Let’s first talk about how many VNodes get created. This depends on the VNode size and the number of children in a directory.

def num_vnodes(num_children, vnode_size):
  return ceil(total_children / vnode_size)
  
num_children = 10 # number of files in the directory
vnode_size = 4    # configured per repo
print(num_vnodes(num_children, vnode_size))

# ceil(10/4) = 3

Given this computation, you’ll notice that the train directory above has 3 VNodes, each with 2, 3 and 5 entries. Just because VNodes have the same size, does not mean they are guaranteed to have the same number of children. This depends on how balanced your hashing function is and how many total children there are that can be divided into the VNode buckets. Now let’s talk about how the files get distributed into VNodes.

Splitting Directories Into VNodes

For any path, it is important that we can quickly traverse to a the file or directory given it’s name. Since all names should be unique within a directory, we simply hash the path, and then compute it’s bucket it is in based on the number of vnodes.

let path_hash: uint = hash(path) # Some unsigned integer like: 14314253324
let vnode_idx: uint = path_hash % num_vnodes # The bucket the node falls into

Once a file or directory has landed within a VNode, the nodes are then sorted to make traversing to the node fast given a path. All of the computation of splitting up VNodes and sorting them is locked in on commit. This is one of the reasons we implemented our own compact tree representation on disk that is optimized for reads, but still has fast bulk writes on commit.

Traversing the Tree

Let’s start from the top again and say we are given the file path images/train/image_3.png. How do we quickly find this in our tree? It is a constant time lookup to find any node on disk given it’s hash, because we have a hash map of hash β†’ nodes. To help traversal, we also maintain a reverse lookup from directory name to hash on a per commit basis.

Commit A

"" -> 512200c70d
"images/" -> 40c8848f84
"images/train" -> 3b73dad90e

Commit B

"" -> 711b0e12a4
"images/" -> c2642f42b4
"images/train" -> 22efe3ef37

If there happens to be a 1-1 ratio of directories to files in a repository, this is not super efficient, but if there are many files per directory, it helps us quickly navigate to a directory node given a path. The full logic to go from a file path to a node is as follows:

# File search path
file_path = Path("images/train/image_3.png")
# image_3.png
base_name = file_path.basename()
# images/train
parent_path = file_path.parent()
# 3b73dad90e
parent_hash = lookup_directory_hash(parent_path)
# [Dir] 3b73dad90e "images/train" (2.2 KB) (10 files)
directory_node = lookup_dir_node(parent_hash)
# [File] 22efe3ef37 "image_3.png" (image/png)
# Binary search
file_node = lookup_file_node(directory_node, base_name)

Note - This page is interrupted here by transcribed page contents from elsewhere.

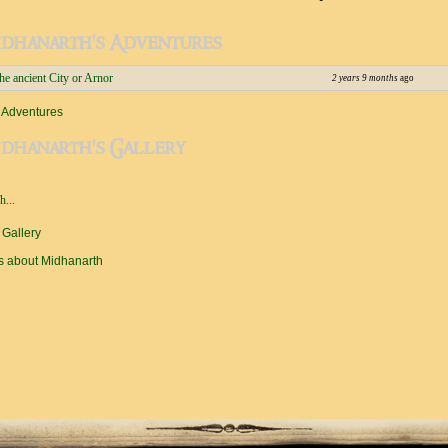
idhanarth's Adventures
e ancient City or Arnor
2 years 9 months
ago
 Adventures
dhanarth's Gallery
...
 Gallery
s about Midhanarth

Since we skip directly to the parent directory with a single hash, our lookup results in log(n) complexity, where n is the number of children in the VNode. The most expensive operation is the binary search through the final VNode, which has already been sorted on commit.

Faster Diffs

If you recall how we find differences in our Tree from Merkle Tree 101 we start at the root node, compare hashes, and only traverse further if the hashes do not match. The most expensive part came from scanning every file at the directory level. VNodes make it so there are more chances for early stopping, and limit the longest contiguous scans to the vnode_size.

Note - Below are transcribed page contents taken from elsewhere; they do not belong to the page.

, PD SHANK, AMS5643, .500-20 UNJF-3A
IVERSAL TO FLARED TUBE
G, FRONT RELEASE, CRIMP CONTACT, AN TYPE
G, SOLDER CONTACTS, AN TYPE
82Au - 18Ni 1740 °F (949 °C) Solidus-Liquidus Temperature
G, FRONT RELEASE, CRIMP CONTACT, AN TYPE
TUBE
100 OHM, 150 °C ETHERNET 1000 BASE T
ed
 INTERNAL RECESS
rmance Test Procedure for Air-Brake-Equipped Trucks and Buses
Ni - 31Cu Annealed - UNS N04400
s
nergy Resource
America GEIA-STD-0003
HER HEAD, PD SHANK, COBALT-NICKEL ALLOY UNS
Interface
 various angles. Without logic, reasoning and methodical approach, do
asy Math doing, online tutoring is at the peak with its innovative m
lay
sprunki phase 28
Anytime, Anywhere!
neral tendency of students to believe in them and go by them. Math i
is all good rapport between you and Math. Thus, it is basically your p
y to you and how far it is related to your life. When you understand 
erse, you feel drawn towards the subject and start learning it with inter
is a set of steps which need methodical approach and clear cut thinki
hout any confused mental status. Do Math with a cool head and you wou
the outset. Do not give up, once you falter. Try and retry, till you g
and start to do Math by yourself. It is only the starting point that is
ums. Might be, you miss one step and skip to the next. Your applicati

In the above example, since v2 and v3 hashes didn’t change, we do not need to traverse them and compare file hashes.

Conclusion

VNodes are a nice optimization within the Oxen Merkle Tree that speeds up tree traversal and makes it a bit more efficient on disk. We have found that 10k is a reasonable size for VNodes for most projects, but let us know if you do any experiments with other sizes.

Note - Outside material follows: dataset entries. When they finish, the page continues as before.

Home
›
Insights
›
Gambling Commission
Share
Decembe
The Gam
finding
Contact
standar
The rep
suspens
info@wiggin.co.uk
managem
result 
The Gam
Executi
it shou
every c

Love the nitty gritty low level details of data structures and file systems? Feel free to checkout the open source project. Or even better… We are hiring! At Oxen.ai we believe that the more people that contribute to the data that powers AI, the more aligned it will be with us. We want to enable buttery smooth, easy to use, and fast workflows to help anyone contribute to large datasets and improve AI.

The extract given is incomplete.